Using Rapid Control Prototyping for product development requires implementing some sort of mockup (often downscaled) of the system under study as well a control system. The control system hardware often differs from the final hardware, as the latter may not yet be available (or clearly defined) at the time of prototyping. In fact, generic control hardware with superior flexibility and performance is often preferred over the final hardware, which is often cost-optimized for a specific application and use. This use of generic control hardware during the early development phase may even be considered as a definition of Rapid Control Prototyping, distinguishing it from design methodologies that exclusively involve the final hardware, possibly with several iterations.

== Fields of application ==
Rapid Control Prototyping is involved in various fields of engineering, for instance:
- Mechatronics, robotics
- Power electronics, motor drives, motion control
- Automotive, aerospace
- Military

==Rapid control prototyping hardware==
Although the control system involved in RCP may theoretically be of any kind, RCP often requires specific programmable digital control hardware. The latter generally features the following characteristics:
- Superior computing performance over the final hardware, offering more flexibility during the control software design and testing phase.
- Superior hardware flexibility, as genericity imposes compatibility with multiple applications and reusability across several product developments.
- Generic mechanical design, for the same reasons as above.
- Possible use in coordination with computer simulation software, notably through well-known and modeled system dynamics.
- Possible use together with automated code generation tools, often directly from the same computer simulation software.
As a matter of fact, these characteristics have been somewhat only enabled by recent advances in embedded computing and computer-assisted design, which explains the still relatively confidential nature of RCP. Also, the obvious drawback of such systems is their high investment cost, which often requires amortization over several development projects.

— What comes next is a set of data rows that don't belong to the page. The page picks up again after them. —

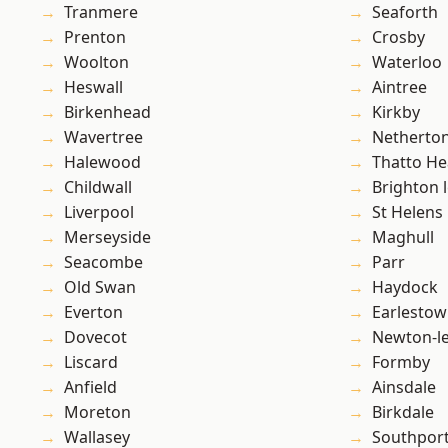
Tranmere
Seaforth
Prenton
Crosby
Woolton
Waterloo
Heswall
Aintree
Birkenhead
Kirkby
Wavertree
Netherto
Halewood
Thatto He
Childwall
Brighton 
Liverpool
St Helens
Merseyside
Maghull
Seacombe
Parr
Old Swan
Haydock
Everton
Earlesto
Dovecot
Newton-le
Liscard
Formby
Anfield
Ainsdale
Moreton
Birkdale
Wallasey
Southpor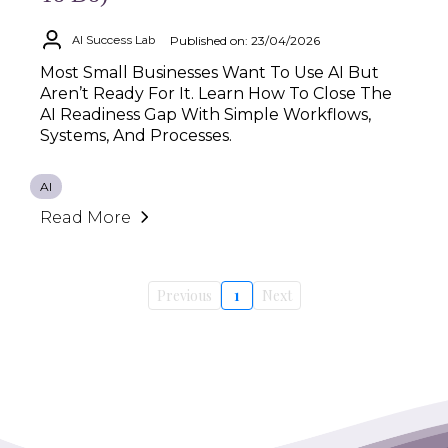
Published on: 23/04/2026
AI Success Lab
Most Small Businesses Want To Use AI But
Aren’t Ready For It. Learn How To Close The
AI Readiness Gap With Simple Workflows,
Systems, And Processes.
AI
Read More
Previous
1
Next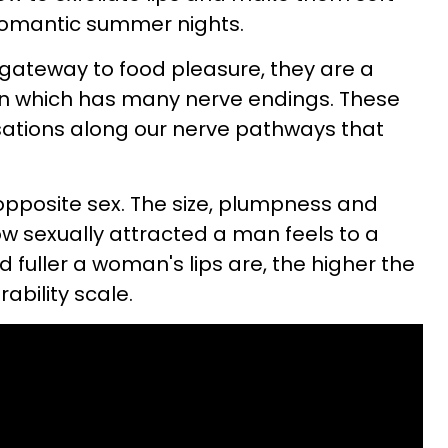
 romantic summer nights.
e gateway to food pleasure, they are a
an which has many nerve endings. These
ations along our nerve pathways that
 opposite sex. The size, plumpness and
ow sexually attracted a man feels to a
 fuller a woman's lips are, the higher the
ability scale.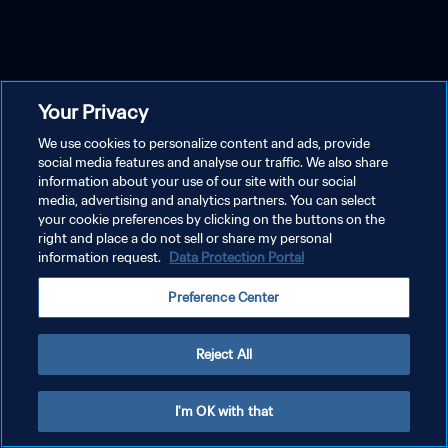
Your Privacy
We use cookies to personalize content and ads, provide
social media features and analyse our traffic. We also share
information about your use of our site with our social
media, advertising and analytics partners. You can select
your cookie preferences by clicking on the buttons on the
right and place a do not sell or share my personal
information request.
Data Protection Portal
Preference Center
Reject All
I'm OK with that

==Processing devices and cycle time==
RCP solutions differ in their capabilities, notably as their applications may be widely different. While some systems may require involving a large number of sensors and/or actuators, some others may implement computationally-demanding algorithms, or other require very short cycle times.
Based on these requirements – or combinations of requirements – different processing devices may be involved in the control hardware:
- DSPs, CPUs, MCUs and other sequential processing units are easy to program and implement as part of an automated code generation toolchain. They offer attractive computational performance, but may suffer from non-negligible I/O latency.
- FPGAs and other concurrent processing units demand larger engineering efforts, but may be required in fast closed-loop control applications, where I/O latency is essential.
- Combinations of both above type of devices, such as in SoC devices, resulting in a fair trade-off of performance versus ease-of-use.